Лафайет попытался снять тяжелую серебряную печатку, украшавшую средний палец левой руки. Но перстень, который он носил не снимая уже много лет, не поддавался – мешал сустав. Впрочем, это совсем необязательно. Можно пристально смотреть на него и не снимая.

Лежа на спине в сумрачной комнате, Лафайет разглядывал обои со старинным цветочным узором – они до того выцвели, что стали почти белыми. Это, пожалуй, подходящее место для начала. Надо просто представить, что над тобой огромный высокий потолок бледно-золотистого цвета…

О'Лири старался сосредоточиться, шепотом подбадривая себя. Профессор утверждает, что это легко – надо только сфокусировать психические энергии и настроить волю.
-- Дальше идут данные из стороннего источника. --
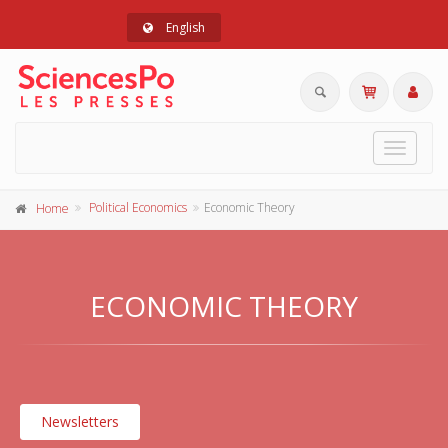
English
Toggle
navigat
Political Economics
Economic Theory
Home
ECONOMIC THEORY
Newsletters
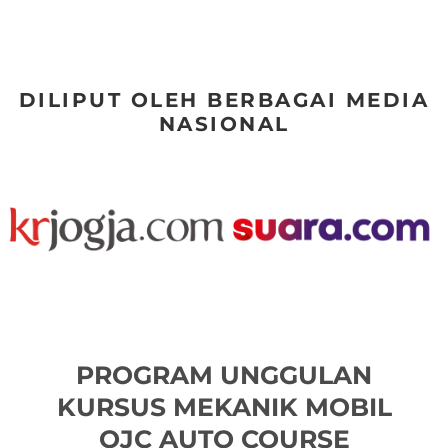
DILIPUT OLEH BERBAGAI MEDIA
NASIONAL
PROGRAM UNGGULAN
KURSUS MEKANIK MOBIL
OJC AUTO COURSE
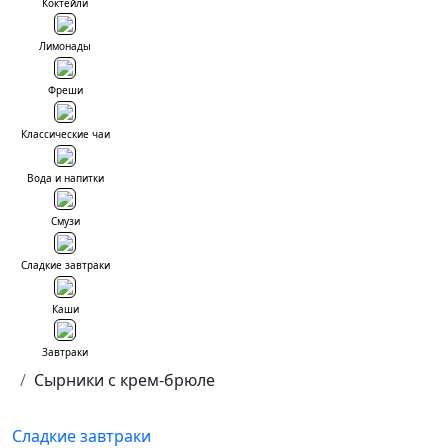
Коктейли
Лимонады
Фреши
Классические чаи
Вода и напитки
Смузи
Сладкие завтраки
Каши
Завтраки
Сырники с крем-брюле
Сладкие завтраки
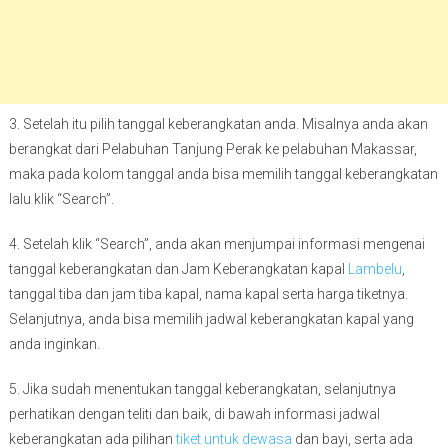
3. Setelah itu pilih tanggal keberangkatan anda. Misalnya anda akan
berangkat dari Pelabuhan Tanjung Perak ke pelabuhan Makassar,
maka pada kolom tanggal anda bisa memilih tanggal keberangkatan
lalu klik “Search”.
4. Setelah klik “Search”, anda akan menjumpai informasi mengenai
tanggal keberangkatan dan Jam Keberangkatan kapal
Lambelu
,
tanggal tiba dan jam tiba kapal, nama kapal serta harga tiketnya.
Selanjutnya, anda bisa memilih jadwal keberangkatan kapal yang
anda inginkan.
5. Jika sudah menentukan tanggal keberangkatan, selanjutnya
perhatikan dengan teliti dan baik, di bawah informasi jadwal
keberangkatan ada pilihan
tiket untuk dewasa
dan bayi, serta ada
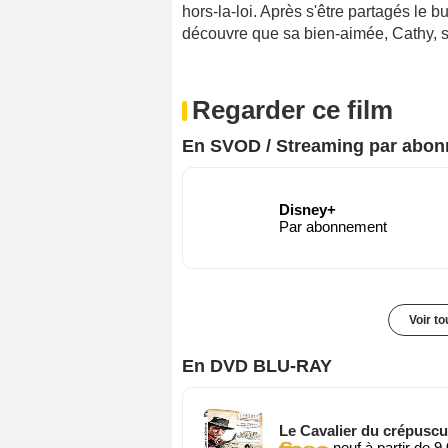
hors-la-loi. Après s'être partagés le bu
découvre que sa bien-aimée, Cathy, s'e
Regarder ce film
En SVOD / Streaming par abo
Disney+
Par abonnement
Voir t
En DVD BLU-RAY
Le Cavalier du crépuscu
neuf à partir de 9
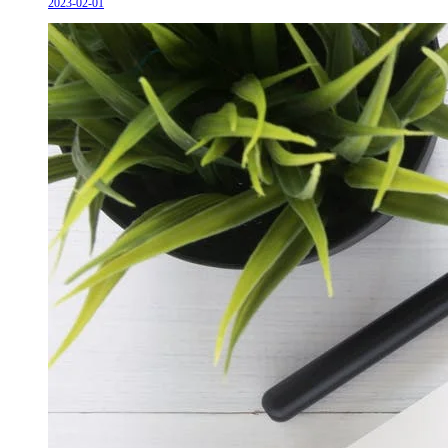
2023-02-01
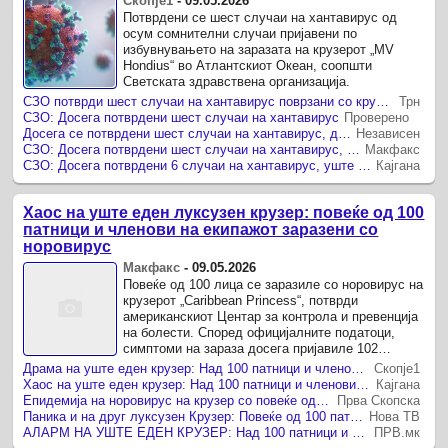
Скопје1
-
09.05.2026
Потврдени се шест случаи на хантавирус од
осум сомнителни случаи пријавени по
избувнувањето на заразата на крузерот „MV
Hondius“ во Атлантскиот Океан, соопшти
Светската здравствена организација.
СЗО потврди шест случаи на хантавирус поврзани со крузер во Атлантикот
Трн
СЗО: Досега потврдени шест случаи на хантавирус
Проверено
Досега се потврдени шест случаи на хантавирус, два се веројатни, објави СЗО
Независен
СЗО: Досега потврдени шест случаи на хантавирус, уште два се веројатни
Макфакс
СЗО: Досега потврдени 6 случаи на хантавирус, уште два се веројатни
Кајгана
Хаос на уште еден луксузен крузер: повеќе од 100
патници и членови на екипажот заразени со
норовирус
Макфакс
-
09.05.2026
Повеќе од 100 лица се заразиле со норовирус на
крузерот „Caribbean Princess“, потврди
американскиот Центар за контрола и превенција
на болести. Според официјалните податоци,
симптоми на зараза досега пријавиле 102
патници и 13 членови на екипажот, ...
Драма на уште еден крузер: Над 100 патници и членови на екипажот погодени од опасен вирус
Скопје1
Хаос на уште еден крузер: Над 100 патници и членови на екипажот заразени со норовирус
Кајгана
Епидемија на норовирус на крузер со повеќе од 4.000 луѓе
Прва Скопска
Паника и на друг луксузен Крузер: Повеќе од 100 патници и членови на екипажот заразени со норовирус
Нова ТВ
АЛАРМ НА УШТЕ ЕДЕН КРУЗЕР: Над 100 патници и членови на екипажот погодени од опасен вирус!
ПРВ.мк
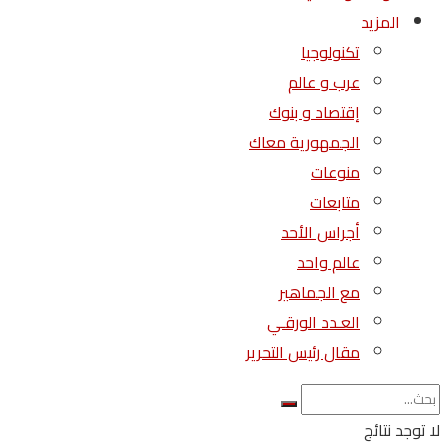
المزيد
تكنولوجيا
عرب و عالم
إقتصاد و بنوك
الجمهورية معاك
منوعات
متابعات
أجراس الأحد
عالم واحد
مع الجماهير
العـدد الورقـي
مقال رئيس التحرير
لا توجد نتائج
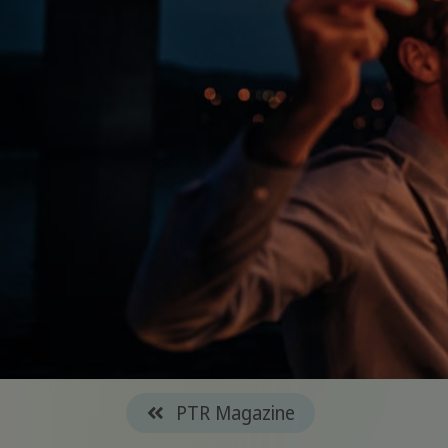
PTR Magazine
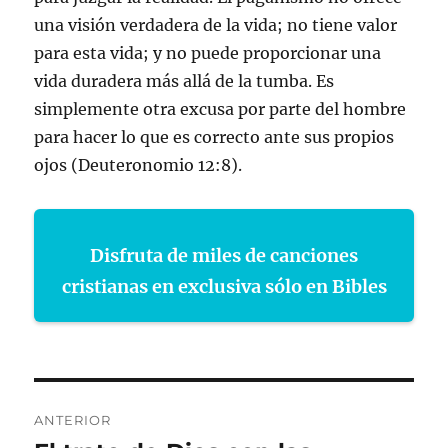
una visión verdadera de la vida; no tiene valor
para esta vida; y no puede proporcionar una
vida duradera más allá de la tumba. Es
simplemente otra excusa por parte del hombre
para hacer lo que es correcto ante sus propios
ojos (Deuteronomio 12:8).
Disfruta de miles de canciones
cristianas en exclusiva sólo en Bibles
Navegación
ANTERIOR
de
Лафайет вздохнул и заморгал, блуждая в полумраке взглядом по заляпанному и отнюдь не золотистому потолку. Он встал и пошел к холодильнику за еще одной банкой пива, которое, впрочем, так и не охладилось. Вернувшись, сел на край кровати, которая под его тяжестью заскрипела. Следовало ожидать, что ничего не выйдет. Этот старый профессор Шиммеркопф – просто шарлатан, вот и все. Разве такие восхитительные вещи, описанные стариком в его книге, могли бы остаться незамеченными в течение всех этих лет.
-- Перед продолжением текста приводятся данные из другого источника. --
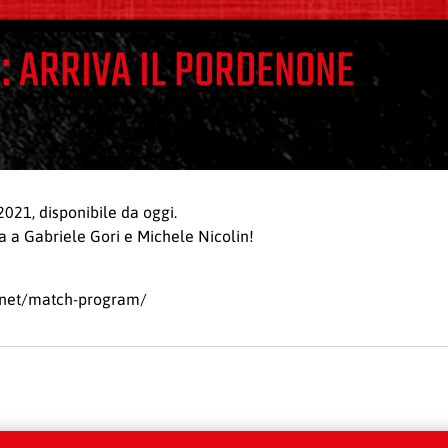
: ARRIVA IL PORDENONE
021, disponibile da oggi.
va a Gabriele Gori e Michele Nicolin!
a.net/match-program/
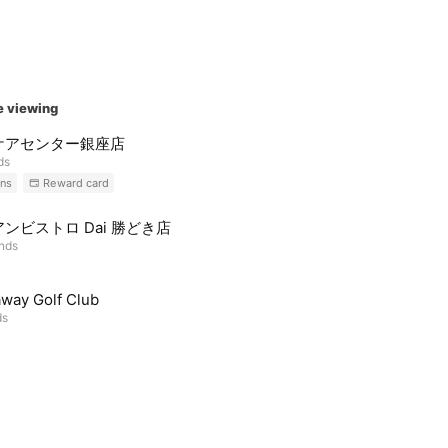
e viewing
ケアセンター銀座店
ds
ns
Reward card
ンビストロ Dai 勝どき店
ends
way Golf Club
ds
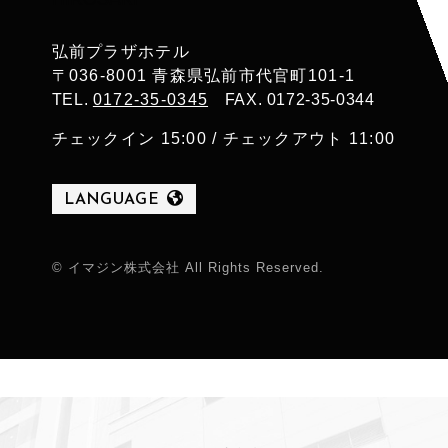
弘前プラザホテル
〒036-8001 青森県弘前市代官町101-1
TEL.
0172-35-0345
FAX. 0172-35-0344
チェックイン 15:00 / チェックアウト 11:00
LANGUAGE
© イマジン株式会社 All Rights Reserved.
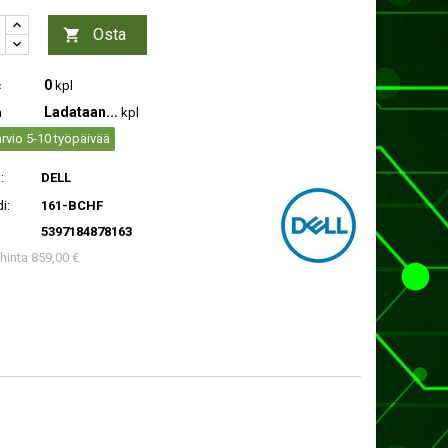
Osta

0
c
kpl
Ladataan...
a
kpl
rvio 5-10 työpäivää
:
DELL
i:
161-BCHF
5397184878163
 hinta 859,00 €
О'Лири лежал, высоко подложив подушки. И все-таки было бы здорово, если бы все это получилось. Он изменил бы тогда облик своего жалкого жилища, внушил бы себе, что комната в два раза больше, чем она есть на самом деле, из окна видны башни на фоне неба, а вдали – горы. Да, и обязательно музыка; ведь у него абсолютная память. Он может воспроизвести любой музыкальный отрывок, даже если слышал его всего один раз.
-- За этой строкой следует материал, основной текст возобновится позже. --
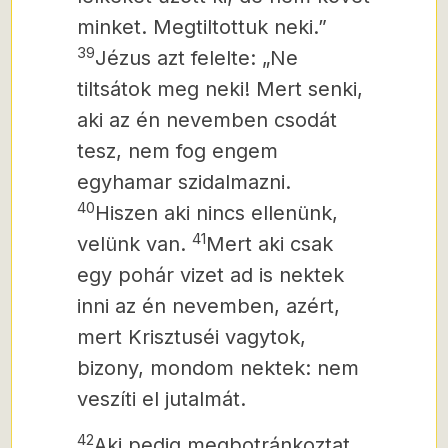
minket. Megtiltottuk neki.”
39
Jézus azt felelte: „Ne
tiltsátok meg neki! Mert senki,
aki az én nevemben csodát
tesz, nem fog engem
egyhamar szidalmazni.
40
Hiszen aki nincs ellenünk,
41
velünk van.
Mert aki csak
egy pohár vizet ad is nektek
inni az én nevemben, azért,
mert Krisztuséi vagytok,
bizony, mondom nektek: nem
veszíti el jutalmát.
42
Aki pedig megbotránkoztat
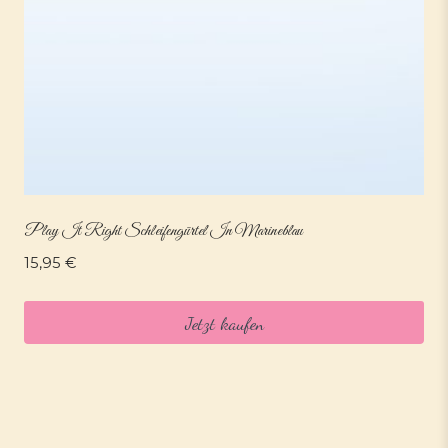
Play It Right Schleifengürtel In Marineblau
15,95
€
Jetzt kaufen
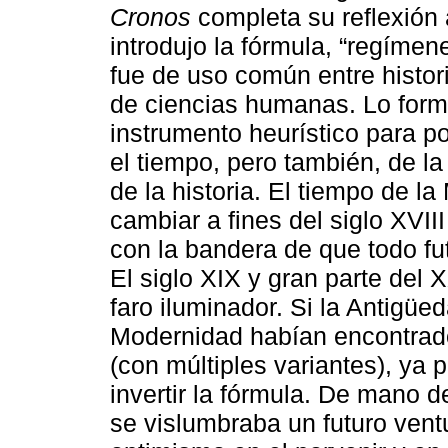
Cronos
completa su reflexión 
introdujo la fórmula, “regímen
fue de uso común entre histor
de ciencias humanas. Lo form
instrumento heurístico para po
el tiempo, pero también, de la 
de la historia. El tiempo de 
cambiar a fines del siglo XVII
con la bandera de que todo fut
El siglo XIX y gran parte del 
faro iluminador. Si la Antigüe
Modernidad habían encontrado
(con múltiples variantes), ya 
invertir la fórmula. De mano d
se vislumbraba un futuro ventu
Нет, все это чепуха. Спал он на провисшей кровати, тянучки и сардины надоели до чертиков. А с другой стороны – надо же что-то есть? Да и комната, какой бы убогой она ни была, укрывает от дождя и снега, а в холодную погоду можно включить радиатор, который хоть и издает какие-то булькающие и свистящие звуки, но тем не менее делает температуру в комнате вполне терпимой. Мебель тоже не ахти какая, но его устраивает. Кровать есть, есть стол, сколоченный из ящиков из-под апельсинов и выкрашенный белой краской, кухонный шкафчик, овальный тряпичный коврик, который ему отдала мисс Флиндерс из библиотеки. Ах да, есть еще высокий закрытый шкаф в углу. Лафайет еще ни разу не пробовал его открыть. Этот шкаф уже стоял тут, когда О'Лири переехал в пансион. Странно, но он только сейчас подумал об этом. А вот теперь он мог бы открыть его! О'Лири точно знал, что с этим шкафом связано что-то замечательное, но вот что именно – никак не мог вспомнить.

Лафайет стоял перед шкафом, разглядывая темную дверцу. Сквозь потрескавшийся лак слабо проглядывало дерево благородных тонов. Замочная скважина была отделана медью. Вокруг нее виднелись царапины.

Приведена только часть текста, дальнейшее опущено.